Like last week, we want to step back from the specifics of the party’s platform and look at their driving ideologies. It seems safe to say that most Democrats’ beliefs are linked by their emphasis on equality—there is an orienting concern on making all groups equal, be it socially or economically. Beyond that, though, it gets a little harder to identify themes in left-wing thought. If we give any credence to the order of issues presented in the Democratic platform, we see after issues of equality, they discuss environmental policy, education, and government (specifically, campaign) reform.
As mentioned above, part of the difficulty in condensing the Democratic Party is the two pillars of thought holding it up—its centrists and its progressives. The centrists among the Democrats are largely classical liberals, and—if you’re not familiar—because of America’s abuse of the term, the difference between liberals and progressives is mildly complex. For the moment, all you need to know is that generally liberals are more concerned with freedom (which can result in conservative economic policy) and progressives are more concerned with reform.
I’ve written before on my preference for centrism, and so that’s one element I really like about the Democratic Party. Over the years, they have proven to be a more centered party (see figures below).
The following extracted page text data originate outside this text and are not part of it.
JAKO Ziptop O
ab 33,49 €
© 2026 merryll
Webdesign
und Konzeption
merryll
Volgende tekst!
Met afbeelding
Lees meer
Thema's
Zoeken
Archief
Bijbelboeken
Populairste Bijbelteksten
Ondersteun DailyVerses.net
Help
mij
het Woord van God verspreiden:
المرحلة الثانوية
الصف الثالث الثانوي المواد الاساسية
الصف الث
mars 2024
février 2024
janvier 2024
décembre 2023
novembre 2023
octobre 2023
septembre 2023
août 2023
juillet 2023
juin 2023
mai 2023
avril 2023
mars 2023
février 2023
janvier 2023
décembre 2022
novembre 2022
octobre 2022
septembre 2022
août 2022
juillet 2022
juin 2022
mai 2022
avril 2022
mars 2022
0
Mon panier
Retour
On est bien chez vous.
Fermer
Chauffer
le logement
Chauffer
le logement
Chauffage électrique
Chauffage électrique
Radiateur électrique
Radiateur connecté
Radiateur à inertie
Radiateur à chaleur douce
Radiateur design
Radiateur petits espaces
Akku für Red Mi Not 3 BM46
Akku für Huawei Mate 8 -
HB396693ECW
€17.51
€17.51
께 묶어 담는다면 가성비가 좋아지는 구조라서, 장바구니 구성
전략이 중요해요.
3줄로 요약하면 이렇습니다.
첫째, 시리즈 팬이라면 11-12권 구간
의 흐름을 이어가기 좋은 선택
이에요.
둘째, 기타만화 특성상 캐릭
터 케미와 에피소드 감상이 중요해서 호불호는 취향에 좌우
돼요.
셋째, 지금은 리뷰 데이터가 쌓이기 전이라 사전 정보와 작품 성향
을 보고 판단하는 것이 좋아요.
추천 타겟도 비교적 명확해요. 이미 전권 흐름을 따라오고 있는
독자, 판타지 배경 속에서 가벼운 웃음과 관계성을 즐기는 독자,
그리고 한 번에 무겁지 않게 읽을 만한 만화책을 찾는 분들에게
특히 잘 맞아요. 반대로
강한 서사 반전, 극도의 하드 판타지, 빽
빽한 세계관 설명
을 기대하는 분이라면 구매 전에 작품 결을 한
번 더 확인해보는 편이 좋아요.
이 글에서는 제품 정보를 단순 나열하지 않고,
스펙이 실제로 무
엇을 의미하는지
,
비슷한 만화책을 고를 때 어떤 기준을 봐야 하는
However, this has begun to change. Partly in response to changes in the Republican Party, partly in response to changes in American culture, partly because of the vision of new leaders—whatever the case, progressivism is gaining more control in the Democratic Party. That’s not my ideal future, but it’s not inherently bad—it’s just part of what’s happening.
So what does it take to be a good Democrat? As with anyone, Democrats have to be willing to hear out and listen to those on the other side. Part of that is refraining from judging the character of people because they disagree—people aren’t racist if they don’t affirm affirmative action, or misogynist if they are pro-life. Being a good Democrat also means retaining one’s passion for helping the disenfranchised and the working class. It means caring about the environment because, as old as it is, it’s never dealt with the modern world. It means continuing to pursue equality—as long as that means pulling everyone up, not dragging anyone down.